Große Hoffnung, bittere Realität: Das sagt Stefan Raab zum 15. Platz von Abor & Tynna

Stefan Raab äußert sich nach dem ESC zum 15. Platz von Abor & Tynna.
picture alliance/dpaEs sollte der Beginn eines neuen ESC-Kapitels für Deutschland werden – mit Stefan Raab an der Spitze, einem vielversprechenden Duo auf der Bühne und dem erklärten Ziel: Sieg oder nichts. Die Erwartungen waren riesig, die Euphorie greifbar. Doch nach dem 15. Platz für Abor & Tynna beim Eurovision Song Contest 2025 bleibt nur Ernüchterung.

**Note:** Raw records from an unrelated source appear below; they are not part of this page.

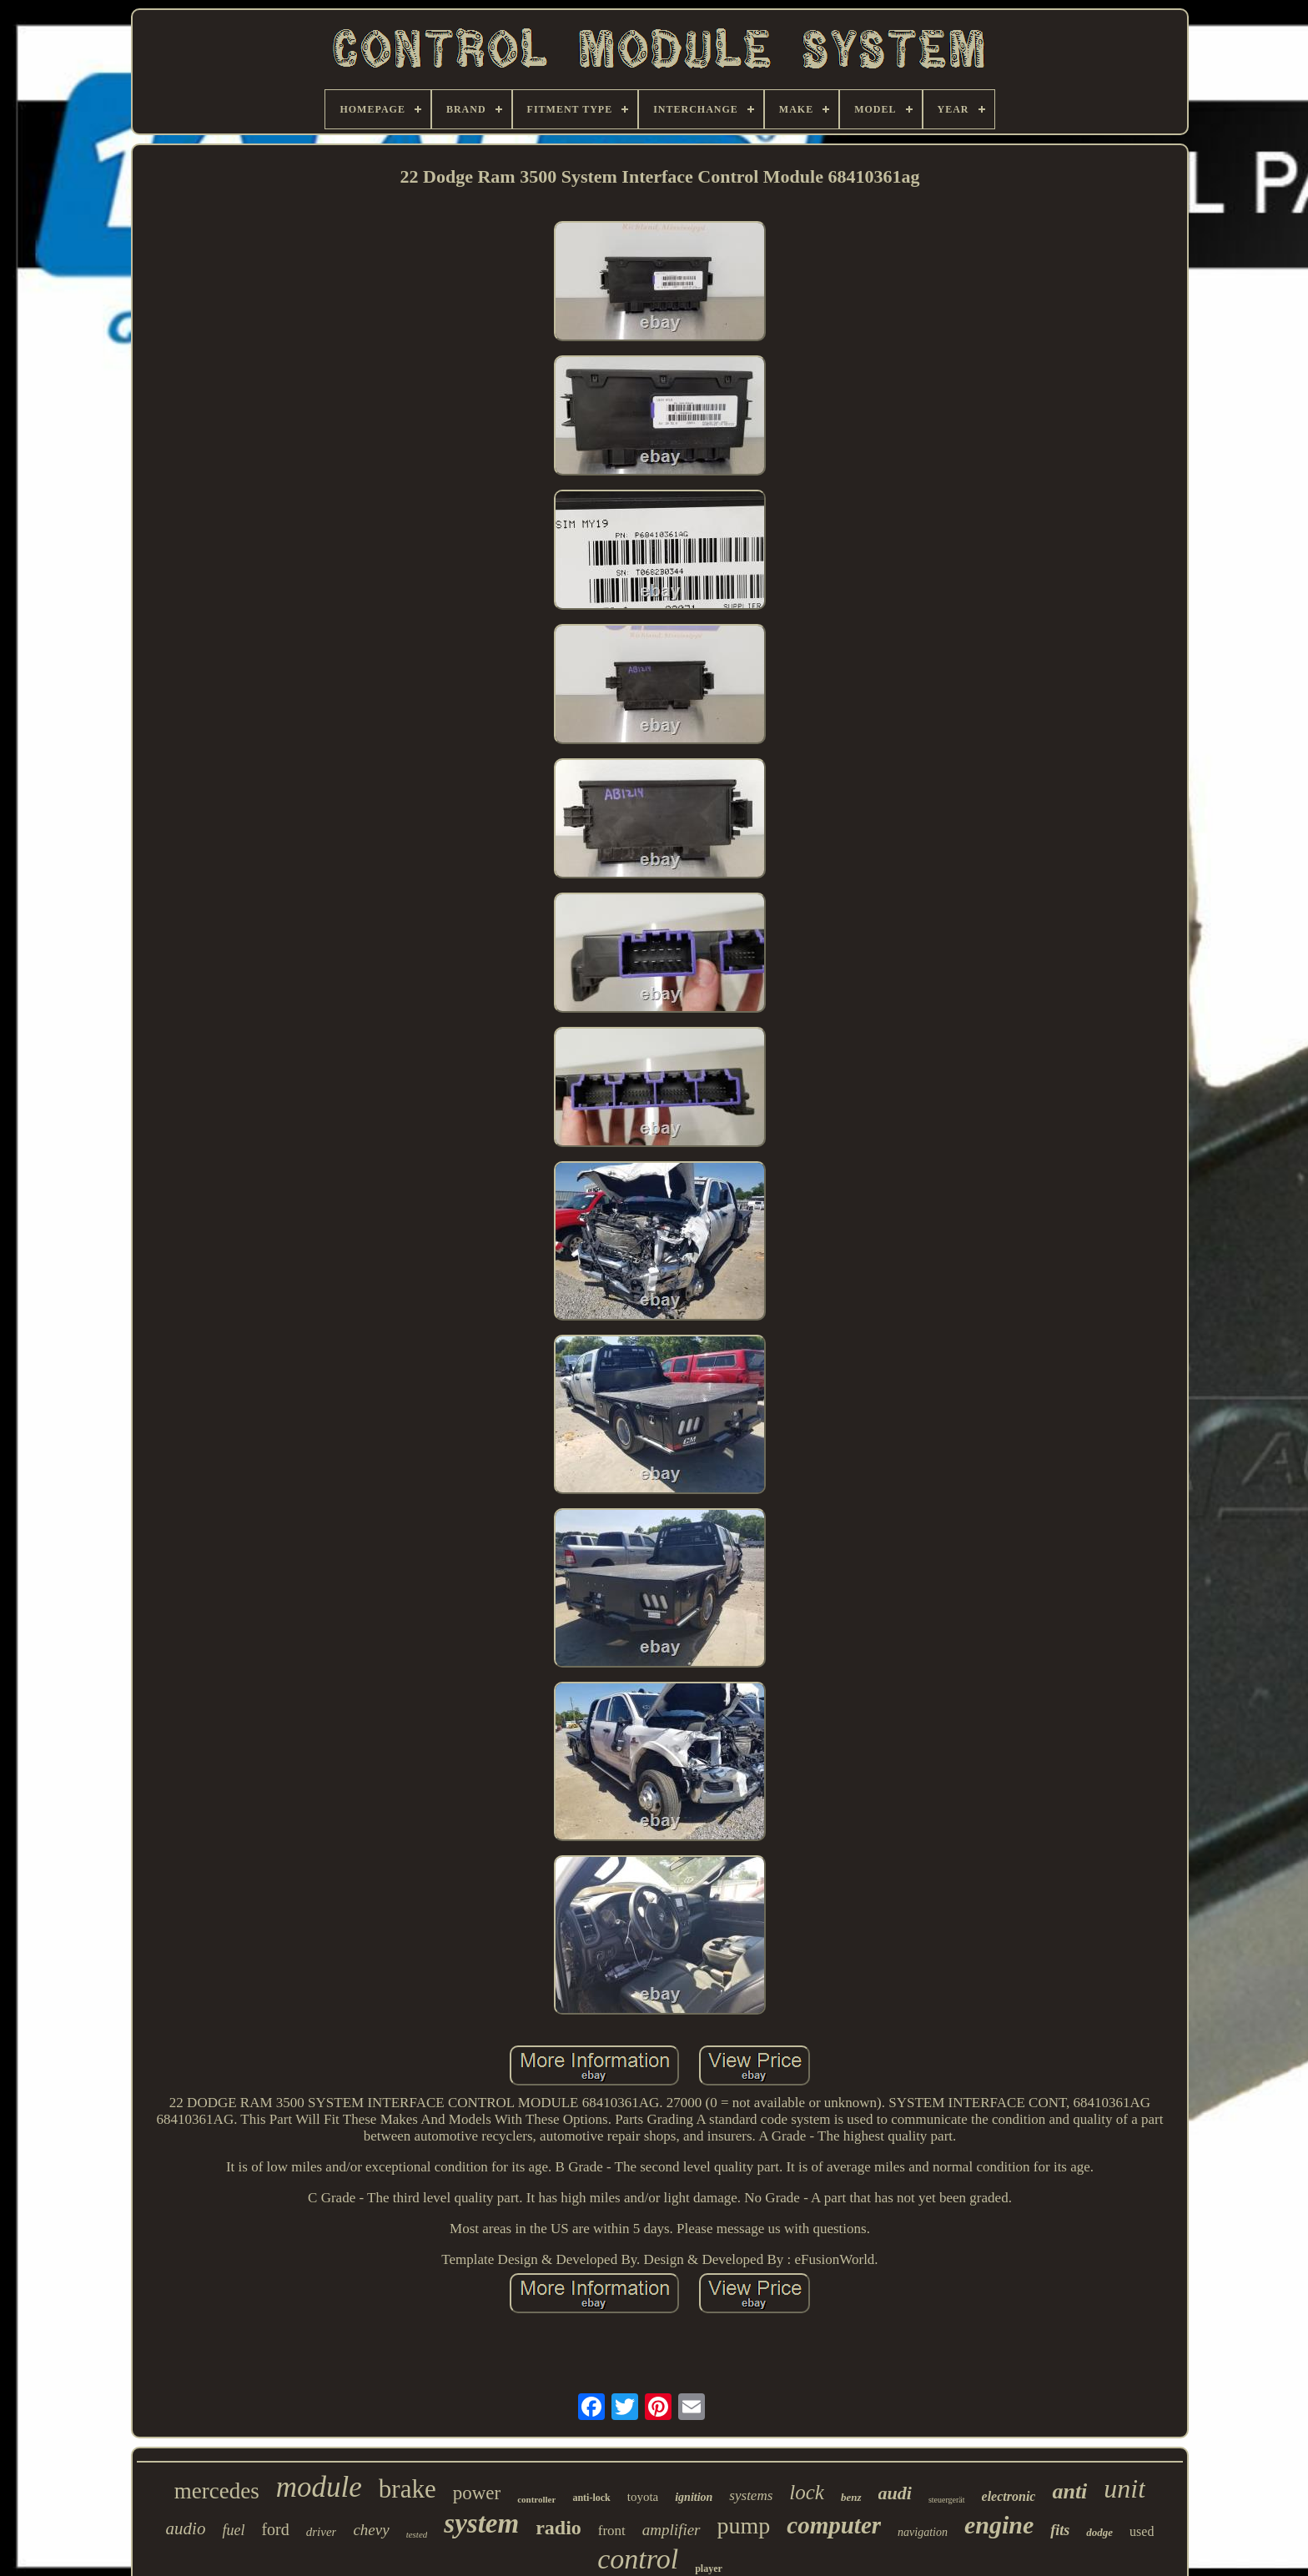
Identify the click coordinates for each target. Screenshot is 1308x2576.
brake (407, 2488)
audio (186, 2528)
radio (558, 2527)
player (708, 2568)
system (481, 2523)
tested (417, 2534)
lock (806, 2492)
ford (275, 2529)
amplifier (671, 2529)
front (612, 2530)
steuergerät (946, 2499)
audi (895, 2493)
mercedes (216, 2490)
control (637, 2558)
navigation (923, 2532)
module (319, 2487)
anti (1069, 2491)
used (1141, 2531)
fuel (233, 2530)
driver (321, 2531)
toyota (643, 2496)
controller (536, 2499)
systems (750, 2495)
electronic (1009, 2496)
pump (744, 2525)
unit (1124, 2488)
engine (999, 2524)
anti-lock (591, 2497)
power (477, 2493)
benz (851, 2497)
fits (1059, 2530)
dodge (1099, 2532)
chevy (371, 2529)
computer (834, 2525)
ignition (693, 2497)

Der ESC war „Chefsache“ – und sollte Raabs Triumph von 2010 wiederholen
15 Jahre nach Lena Meyer-Landruts sensationellem Sieg mit „Satellite“ wollte Raab seinen Erfolg wiederholen. Mit seinem überraschenden TV-Comeback und der Erklärung, der ESC sei nun wieder „Chefsache“, weckte er hohe Erwartungen – nicht nur beim Publikum, sondern auch bei der ARD.
Programmdirektorin Christine Strobl betonte vor dem Wettbewerb: „Unser Ziel ist und bleibt der Sieg. Wir denken nicht darüber nach, was passiert, wenn es nicht klappt.“ Auch Raab selbst hatte klare Ansagen gemacht: „Ich mach’ das nicht, weil ich Zweiter oder Dritter werden will.“ Man wollte keine Kompromisse, keine Ausreden – nur den ersten Platz.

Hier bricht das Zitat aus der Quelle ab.